Sidney s'assit dans un soupir sur le lit désormais vide. Son frère avait besoin de temps et elle ne pouvait qu'être patiente avec lui. Le voir souffrir était encore plus douloureux pour elle que l'annonce de la réelle identité d'Olympe.
— Tu arrives à y croire toi ? finit-elle par demander en levant les yeux vers Amélia.
— Pas vraiment non, avoua-t-elle.
— Ce qu'elle a fait à mon frère est horrible, mais ce qu'elle a fait à Pauline l'est encore plus. Elle a tué une enfant, Amy !
— Je sais..., jamais je n'aurais cru ça d'elle...
— Je me sens tellement impuissante face au chagrin d'Axel...
La sorcière d'air s'approcha de son amie pour la prendre dans ses bras. Elle resserra sa prise sur elle quand elle sentit son corps trembler sous ses pleurs. Les larmes aux yeux, elle caressa avec douceur ses cheveux roux, essayant par la même occasion de se rassurer.
— Je ne voulais pas craquer devant Axel, je suis désolée..., marmonna-t-elle.
— Je comprends, mais maintenant je suis là, laisse-toi aller, la réconforta Amélia.
— Je m'y étais longtemps préparée tu sais, à cette bataille.

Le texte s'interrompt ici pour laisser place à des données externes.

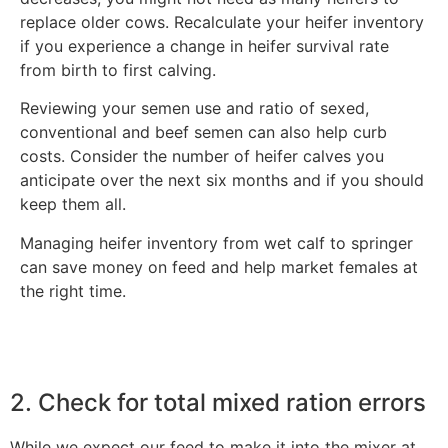
replace older cows. Recalculate your heifer inventory
if you experience a change in heifer survival rate
from birth to first calving.
Reviewing your semen use and ratio of sexed,
conventional and beef semen can also help curb
costs. Consider the number of heifer calves you
anticipate over the next six months and if you should
keep them all.
Managing heifer inventory from wet calf to springer
can save money on feed and help market females at
the right time.
2. Check for total mixed ration errors
While we expect our feed to make it into the mixer at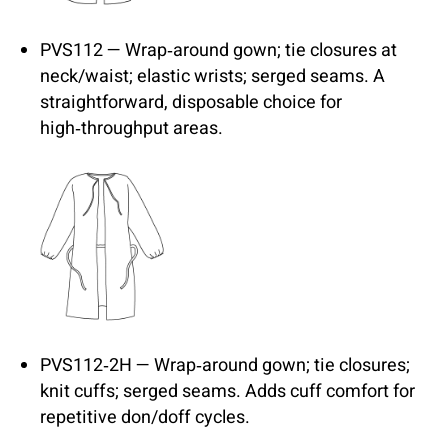
PVS112 — Wrap‑around gown; tie closures at
neck/waist; elastic wrists; serged seams. A
straightforward, disposable choice for
high‑throughput areas.
PVS112‑2H — Wrap‑around gown; tie closures;
knit cuffs; serged seams. Adds cuff comfort for
repetitive don/doff cycles.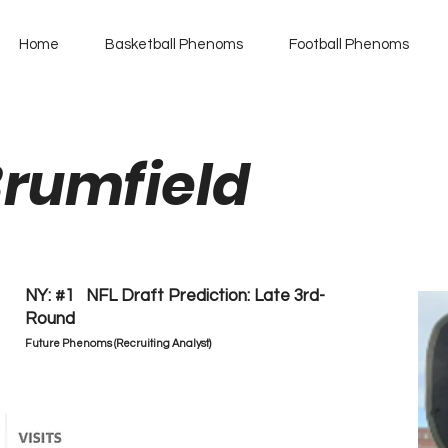
Home
Basketball Phenoms
Football Phenoms
Brumfield
NY: #1 NFL Draft Prediction: Late 3rd-
Round
Future Phenoms (Recruiting Analyst)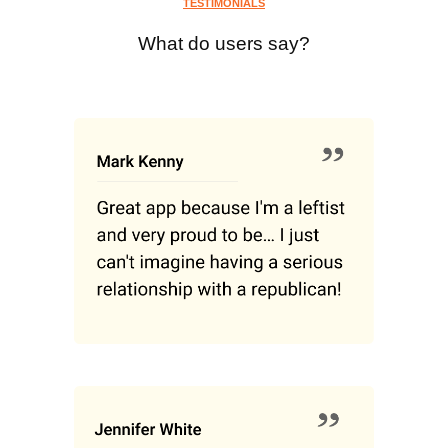
TESTIMONIALS
What do users say?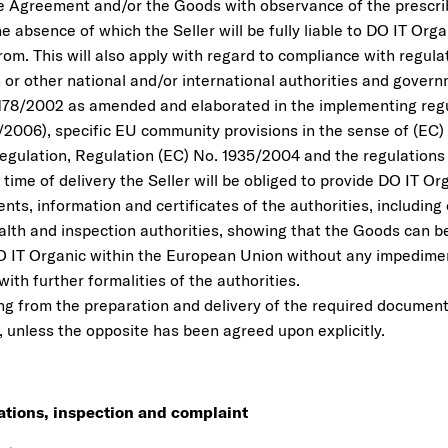
he Agreement and/or the Goods with observance of the prescr
the absence of which the Seller will be fully liable to DO IT Or
rom. This will also apply with regard to compliance with regula
or other national and/or international authorities and govern
178/2002 as amended and elaborated in the implementing regu
/2006), specific EU community provisions in the sense of (EC)
egulation, Regulation (EC) No. 1935/2004 and the regulations 
 time of delivery the Seller will be obliged to provide DO IT Or
ts, information and certificates of the authorities, including 
lth and inspection authorities, showing that the Goods can be
 IT Organic within the European Union without any impedime
ith further formalities of the authorities.
ing from the preparation and delivery of the required documents
, unless the opposite has been agreed upon explicitly.
cations, inspection and complaint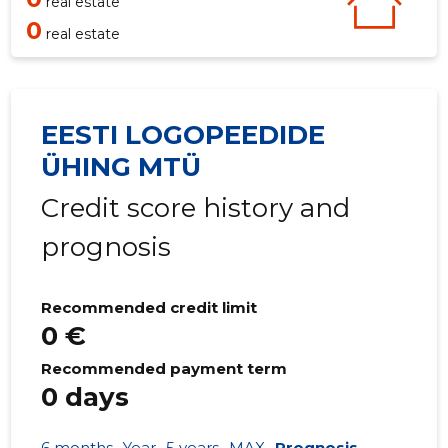
real estate
0
real estate
EESTI LOGOPEEDIDE
ÜHING MTÜ
Credit score history and
prognosis
Recommended credit limit
0 €
Recommended payment term
0 days
6 months
Year
5 years
MAX
Prognosis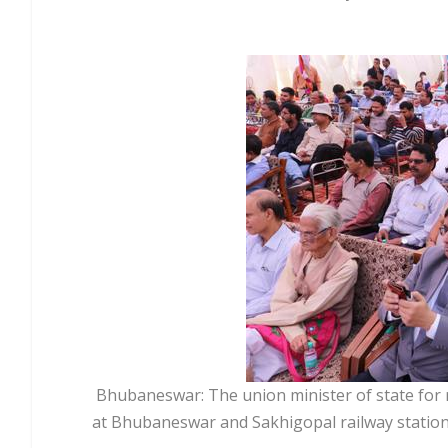
Bhubaneswar: The union minister of state for 
at Bhubaneswar and Sakhigopal railway station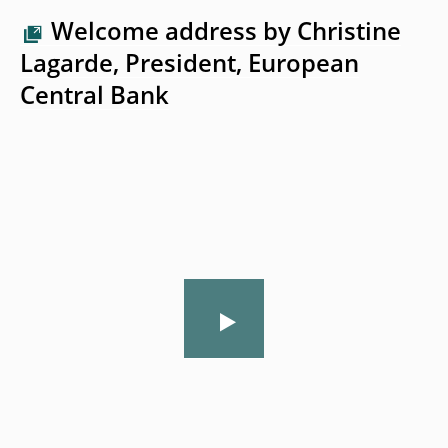
Welcome address by Christine
Lagarde, President, European
Central Bank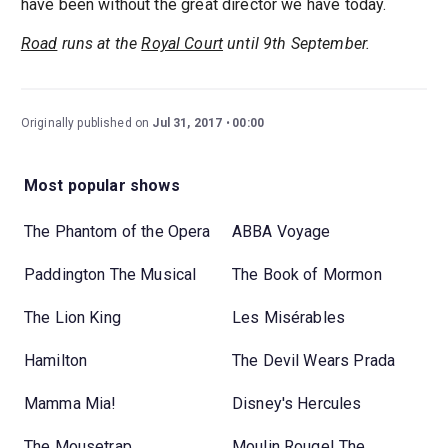
have been without the great director we have today.
Road
runs at the
Royal Court
until 9th September.
Originally published on
Jul 31, 2017
00:00
Most popular shows
The Phantom of the Opera
ABBA Voyage
Paddington The Musical
The Book of Mormon
The Lion King
Les Misérables
Hamilton
The Devil Wears Prada
Mamma Mia!
Disney's Hercules
The Mousetrap
Moulin Rouge! The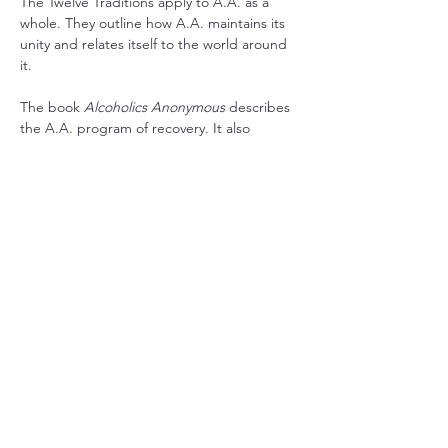
The Twelve Traditions apply to A.A. as a 
whole. They outline how A.A. maintains its 
unity and relates itself to the world around 
it.
The book 
Alcoholics Anonymous
 describes 
the A.A. program of recovery. It also 
contains stories written by the co-founders 
and stories from a wide range of members 
who have found recovery in A.A.
RSVP
Share this event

Je savais que physiquement ce serait dur, mais je ne pensais pas que ce serait aussi dur mentalement, avoua-t-elle.
— Moi non plus...
Les deux jeunes femmes furent interrompues par l'arrivée d'un garde annonçant à Amélia qu'un pégase l'attendait dehors. Sans même le remercier, la jeune femme s'élança hors de l'infirmerie, impatiente d'avoir enfin des nouvelles d'Elion. Cependant, sa joie retomba immédiatement lorsqu'elle découvrit un grand pégase à la robe noire. La créature avait une forte ressemblance avec Adolina, mais Amélia ne l'avait jamais vue auparavant.
— Qui es-tu ? demanda-t-elle en s'approchant prudemment.